Task directions | Exactly the lines from the one containing "to cook bamboo" through the final line of the listing are to be retyped, and nothing more.

Data below |
######
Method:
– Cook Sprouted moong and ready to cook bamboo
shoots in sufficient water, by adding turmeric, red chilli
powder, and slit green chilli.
######
Solved problem |
– Cook Sprouted moong and ready to cook bamboo
shoots in sufficient water, by adding turmeric, red chilli
powder, and slit green chilli.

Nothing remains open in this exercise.